The Quick-Click code is a good backup opening method when you don't have your phone.

Truthfully the Quick-Click code, utilizing the shackle(that metal U-shaped part at the top) of the lock to enter the combination, is quite brilliant. While one could say it is a cousin of the original combination on a lock, its purpose is more like that spare key you keep under the doormat or that rock in your front yard.

Almost like Morse Code, one enters a series of short and long 'clicks' of the shackle. Entering the wrong code not only delays you but doing so 5 times disables this manual unlock method. Attackers trying to brute force the combination will get shut out.

Attacks against padlocks

I have friends who practice Locksport(recreationally playing with locks they own, looking for ways to bypass or 'lockpick' them). They're the sort to be first in line to buy a Noke once they hit the market. It's exactly the sort of puzzle they'd find amusing.

I'd already learned about the simplest physical attack from the teachers cutting my padlock off with the bolt cutters in school. The Noke has a hardened shackle to defeat this sort of attack.

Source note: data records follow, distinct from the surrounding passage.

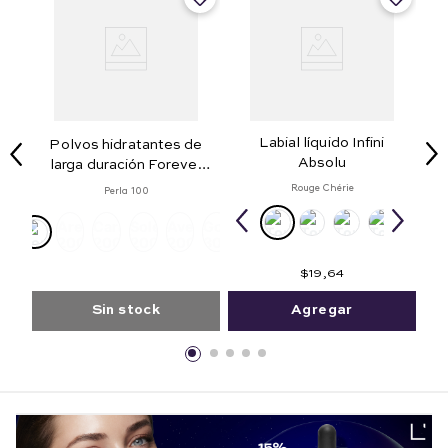
Labial líquido Infini
Polvos hidratantes de
Absolu
larga duración Forever
Hydra 36H
Rouge Chérie
Perla 100
Arena
Caramel
Solei
Avellana
Golden
200
200
200
200
300
$
19
,
64
Sin stock
Agregar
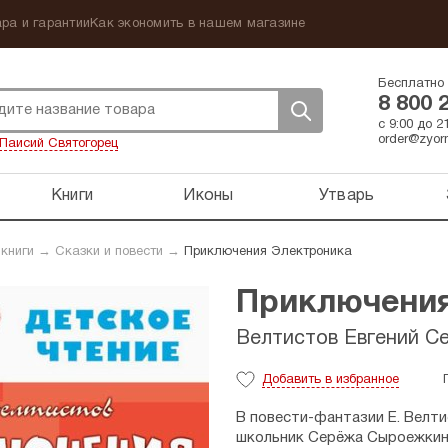
ра и гарантии
Как экономить в нашем магазине
Бесплатно 
8 800 
с 9:00 до 
order@zyorn
Паисий Святогорец
Книги
Иконы
Утварь
 книги
→
Сказки и повести
→
Приключения Электроника
Приключения
Велтистов Евгений С
Добавить
в избранное
В повести-фантазии Е. Велт
школьник Серёжа Сыроежкин 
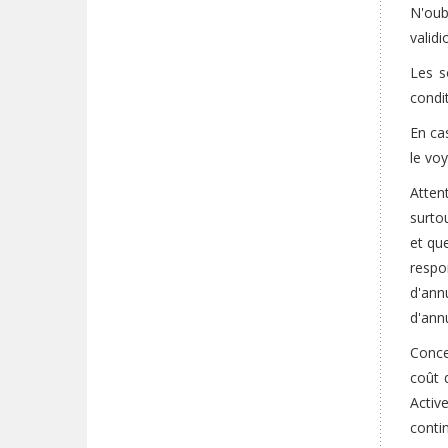
N'oub
validi
Les s
condi
En ca
le vo
Atten
surto
et qu
respo
d'ann
d'ann
Concer
coût 
Activ
contin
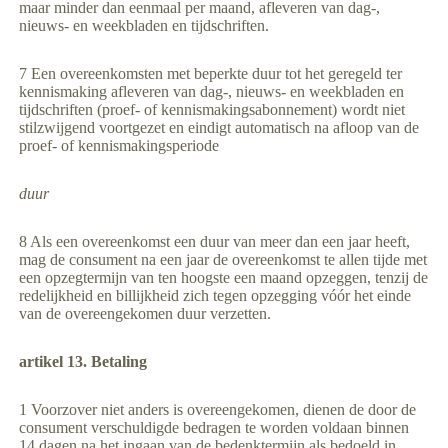
maar minder dan eenmaal per maand, afleveren van dag-,
nieuws- en weekbladen en tijdschriften.
7 Een overeenkomsten met beperkte duur tot het geregeld ter
kennismaking afleveren van dag-, nieuws- en weekbladen en
tijdschriften (proef- of kennismakingsabonnement) wordt niet
stilzwijgend voortgezet en eindigt automatisch na afloop van de
proef- of kennismakingsperiode
duur
8 Als een overeenkomst een duur van meer dan een jaar heeft,
mag de consument na een jaar de overeenkomst te allen tijde met
een opzegtermijn van ten hoogste een maand opzeggen, tenzij de
redelijkheid en billijkheid zich tegen opzegging vóór het einde
van de overeengekomen duur verzetten.
artikel 13. Betaling
1 Voorzover niet anders is overeengekomen, dienen de door de
consument verschuldigde bedragen te worden voldaan binnen
14 dagen na het ingaan van de bedenktermijn als bedoeld in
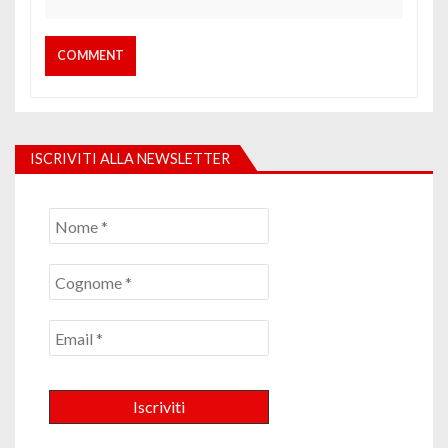
ISCRIVITI ALLA NEWSLETTER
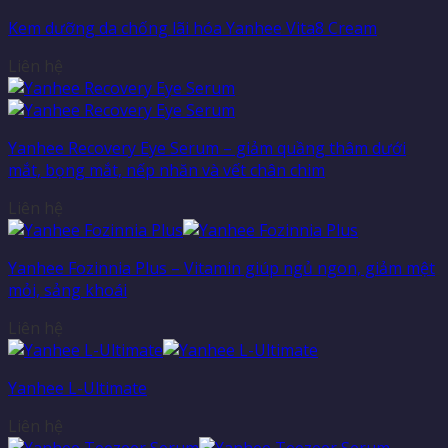
Kem dưỡng da chống lãi hóa Yanhee Vita8 Cream
Liên hệ
Yanhee Recovery Eye Serum – giảm quầng thâm dưới
mắt, bọng mắt, nếp nhăn và vết chân chim
Liên hệ
Yanhee Fozinnia Plus – Vitamin giúp ngủ ngon, giảm mệt
mỏi, sảng khoái
Liên hệ
Yanhee L-Ultimate
Liên hệ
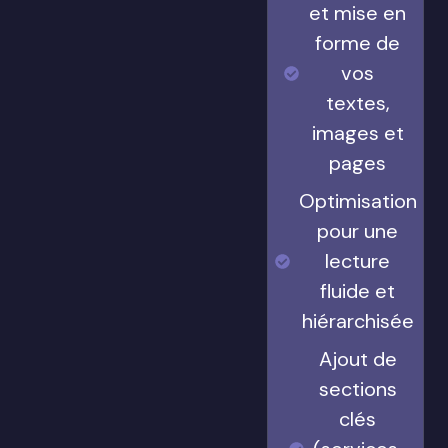
et mise en
forme de
vos
textes,
images et
pages
Optimisation
pour une
lecture
fluide et
hiérarchisée
Ajout de
sections
clés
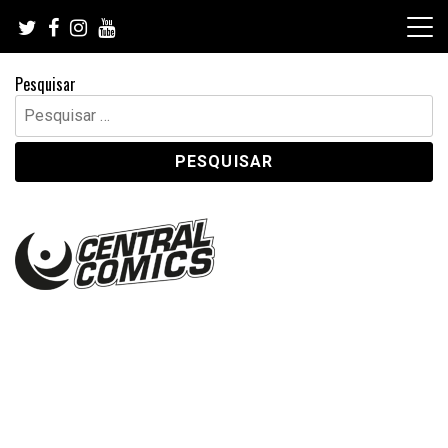
Skip
to
content
Pesquisar
Pesquisar
por:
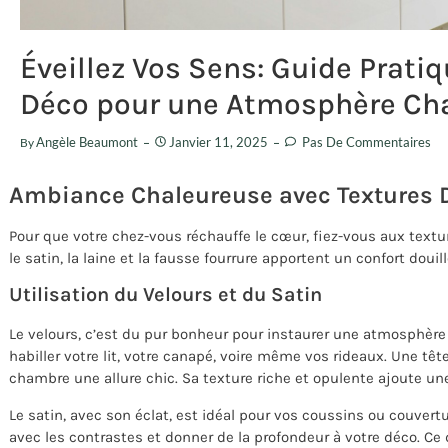
Éveillez Vos Sens: Guide Prati
Déco pour une Atmosphère Ch
Angèle Beaumont
Janvier 11, 2025
Pas De Commentaires
By
Ambiance Chaleureuse avec Textures 
Pour que votre chez-vous réchauffe le cœur, fiez-vous aux text
le satin, la laine et la fausse fourrure apportent un confort douill
Utilisation du Velours et du Satin
Le velours, c’est du pur bonheur pour instaurer une atmosphère c
habiller votre lit, votre canapé, voire même vos rideaux. Une têt
chambre une allure chic. Sa texture riche et opulente ajoute un
Le satin, avec son éclat, est idéal pour vos coussins ou couvert
avec les contrastes et donner de la profondeur à votre déco. Ce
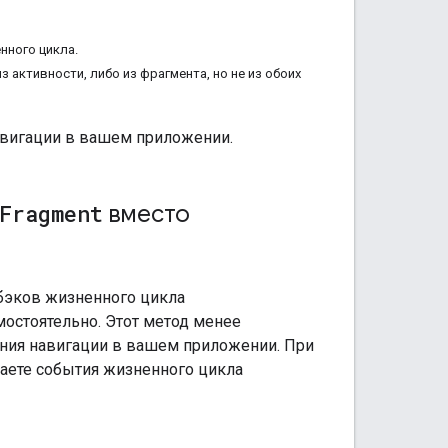
нного цикла.
 активности, либо из фрагмента, но не из обоих
авигации в вашем приложении.
Fragment
вместо
лбэков жизненного цикла
мостоятельно. Этот метод менее
ния навигации в вашем приложении. При
аете события жизненного цикла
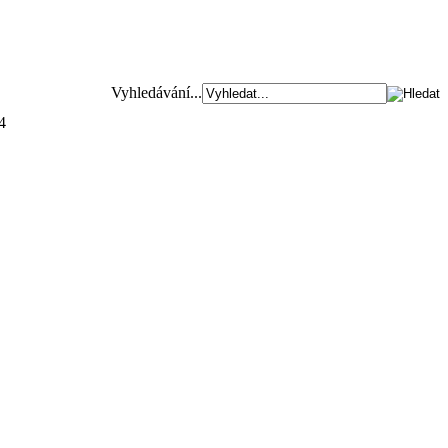
Vyhledávání...
4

The physical security of the Noke could be bypassed with sufficient force, but it would lead to exposure of the attacker.

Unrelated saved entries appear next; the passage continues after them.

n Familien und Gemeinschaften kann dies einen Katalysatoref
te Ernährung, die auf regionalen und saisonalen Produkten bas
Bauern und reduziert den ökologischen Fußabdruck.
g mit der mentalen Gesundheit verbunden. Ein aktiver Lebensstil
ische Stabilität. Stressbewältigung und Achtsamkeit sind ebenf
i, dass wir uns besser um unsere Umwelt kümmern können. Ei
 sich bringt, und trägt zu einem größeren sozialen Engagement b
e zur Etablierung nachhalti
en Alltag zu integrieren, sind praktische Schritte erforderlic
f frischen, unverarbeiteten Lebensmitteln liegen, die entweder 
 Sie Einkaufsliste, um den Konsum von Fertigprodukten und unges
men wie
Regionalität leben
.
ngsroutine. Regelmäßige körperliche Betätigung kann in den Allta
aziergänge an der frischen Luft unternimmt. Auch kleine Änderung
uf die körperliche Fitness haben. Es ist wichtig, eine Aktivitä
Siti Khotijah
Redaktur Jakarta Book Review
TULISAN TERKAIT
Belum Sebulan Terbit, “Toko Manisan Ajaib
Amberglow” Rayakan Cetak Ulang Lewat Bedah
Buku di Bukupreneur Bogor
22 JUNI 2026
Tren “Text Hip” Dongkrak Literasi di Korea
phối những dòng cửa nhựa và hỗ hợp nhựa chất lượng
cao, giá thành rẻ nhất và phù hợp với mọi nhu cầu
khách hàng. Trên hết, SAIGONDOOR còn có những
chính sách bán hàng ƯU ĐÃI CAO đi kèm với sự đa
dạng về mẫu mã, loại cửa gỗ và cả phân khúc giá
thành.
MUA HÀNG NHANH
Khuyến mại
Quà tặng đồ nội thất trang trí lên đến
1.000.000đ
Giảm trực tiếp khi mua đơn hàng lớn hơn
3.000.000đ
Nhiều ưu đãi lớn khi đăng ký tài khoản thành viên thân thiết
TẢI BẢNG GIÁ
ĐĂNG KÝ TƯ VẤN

My Locksport friends have shown me more elegant means, such as the easy to make soda can shim. In a standard padlock the only thing holding the shackle locked is a spring loaded bar. The shim just pushes the bar out of the way releasing the shackle.  Shouldn't lockmakers have designed better ways to prevent attackers shimming their padlocks? Traditional lockmakers have and so have the Noke's makers.  They utilize a "double ball" mechanism to prevent 'shimming'. [More on 'double ball' padlocks from Deviant Ollam's fine book on lockpicking.]

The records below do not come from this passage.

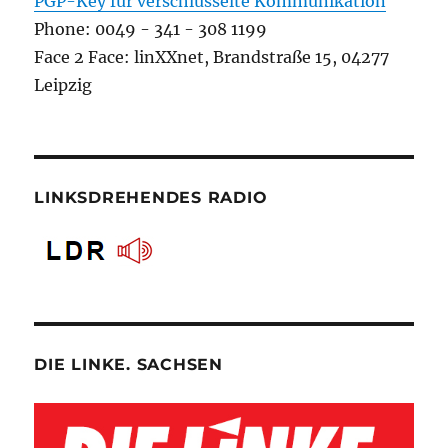
PGP-Key für verschlüsselte Kommunikation
Phone: 0049 - 341 - 308 1199
Face 2 Face: linXXnet, Brandstraße 15, 04277
Leipzig
LINKSDREHENDES RADIO
DIE LINKE. SACHSEN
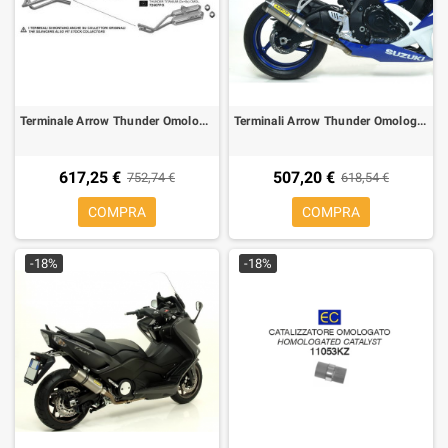
Terminale Arrow Thunder Omologato Alluminio per Honda FMX 650 05-07
Terminali Arrow Thunder Omologato Titanio fond.Carb per Suzuki GSX-R 600/750 08-10
617,25 €
507,20 €
752,74 €
618,54 €
COMPRA
COMPRA
-18%
-18%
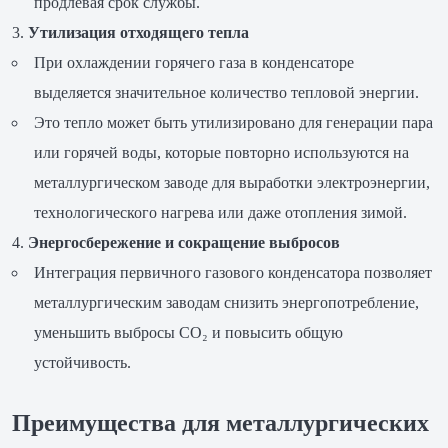
продлевая срок службы.
Утилизация отходящего тепла
При охлаждении горячего газа в конденсаторе
выделяется значительное количество тепловой энергии.
Это тепло может быть утилизировано для генерации пара
или горячей воды, которые повторно используются на
металлургическом заводе для выработки электроэнергии,
технологического нагрева или даже отопления зимой.
Энергосбережение и сокращение выбросов
Интеграция первичного газового конденсатора позволяет
металлургическим заводам снизить энергопотребление,
уменьшить выбросы CO₂ и повысить общую
устойчивость.
Преимущества для металлургических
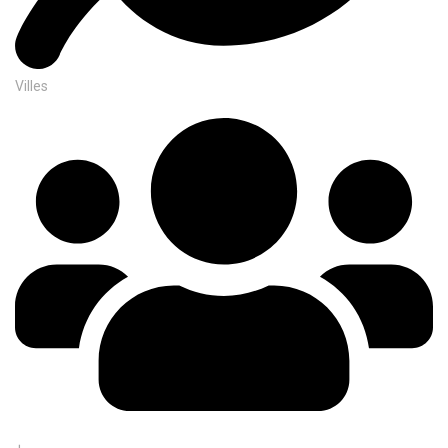
Villes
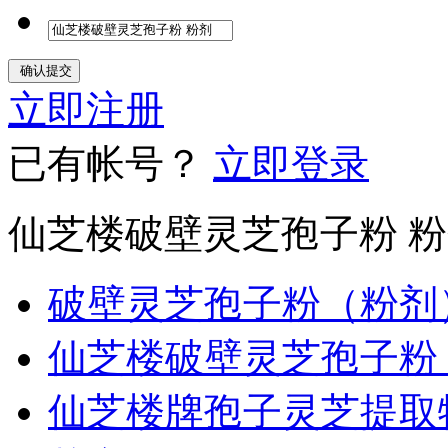
立即注册
已有帐号？
立即登录
仙芝楼破壁灵芝孢子粉 
破壁灵芝孢子粉（粉剂
仙芝楼破壁灵芝孢子粉
仙芝楼牌孢子灵芝提取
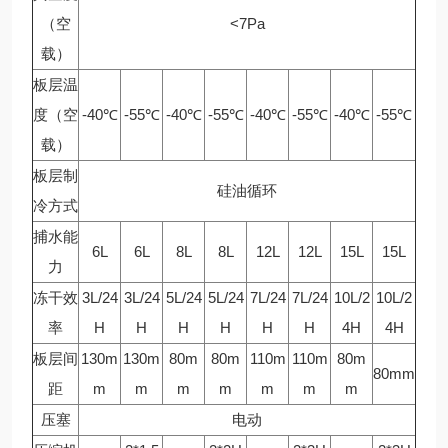
（空
<7Pa
载）
板层温
度（空
-40℃
-55℃
-40℃
-55℃
-40℃
-55℃
-40℃
-55℃
载）
板层制
硅油循环
冷方式
捕水能
6L
6L
8L
8L
12L
12L
15L
15L
力
冻干效
3L/24
3L/24
5L/24
5L/24
7L/24
7L/24
10L/2
10L/2
率
H
H
H
H
H
H
4H
4H
板层间
130m
130m
80m
80m
110m
110m
80m
80mm
距
m
m
m
m
m
m
m
压塞
电动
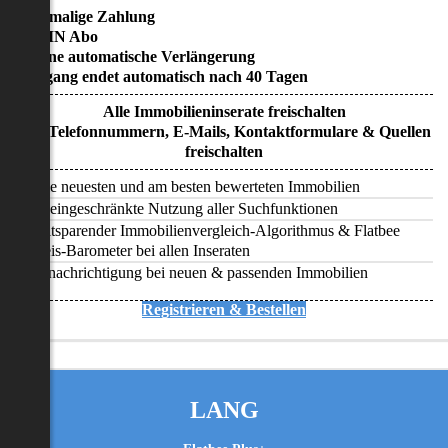
• Einmalige Zahlung
• KEIN Abo
• Keine automatische Verlängerung
• Zugang endet automatisch nach 40 Tagen
Alle Immobilieninserate freischalten
Alle Telefonnummern, E-Mails, Kontaktformulare & Quellen
freischalten
Alle neuesten und am besten bewerteten Immobilien
Uneingeschränkte Nutzung aller Suchfunktionen
Zeitsparender Immobilienvergleich-Algorithmus & Flatbee
Preis-Barometer bei allen Inseraten
Benachrichtigung bei neuen & passenden Immobilien
Registrieren & Bestellen
LANG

Inside a Noke - Shackle at the top, 'Double ball' to counter shimming.

Attacks against smartphone apps

I'd be remiss if I didn't consider when an attacker would go after the low hanging fruit of the mobile app. The apps(one for each platform - Android, iOS, Windows Mobile) are the major interface to the padlocks. One can lock/unlock, set unlocking distance, and manage distribution of shared keys.  They also store a history of keys used.

I once described a possible threat scenario to a colleague regarding the ability of a particular piece of spyware to compromise the location and travel patterns of C-level executives. That last history feature of the app, while it doesn't leak the GPS data or location data can still provide an attacker with hints to location and specific time ranges when their victim is alone.

The sharing/key management feature of the app is another interesting target. Stealing keys from the app or, better, generating a valid shared key would allow the attacker to simply walk by and access the victim's valuables.  Since a shared key must be generated by the app, an attacker compromising it or controlling it can craft a permanent 'skeleton key' to access/unlock the Noke.

Are we ready for Smart-padlocks?
My trouble with padlocks began decades ago. Smartphones have made my life easier, I no longer need to remember every single password to access my accounts. If my padlocks have gotten smart enough to work with my smartphone so I don't need to memorize a new combination or keep track of a physical key then I'm happy.  Of course if my padlocks get smart enough that they need an immune system(or at least Antivirus) I won't be disappointed.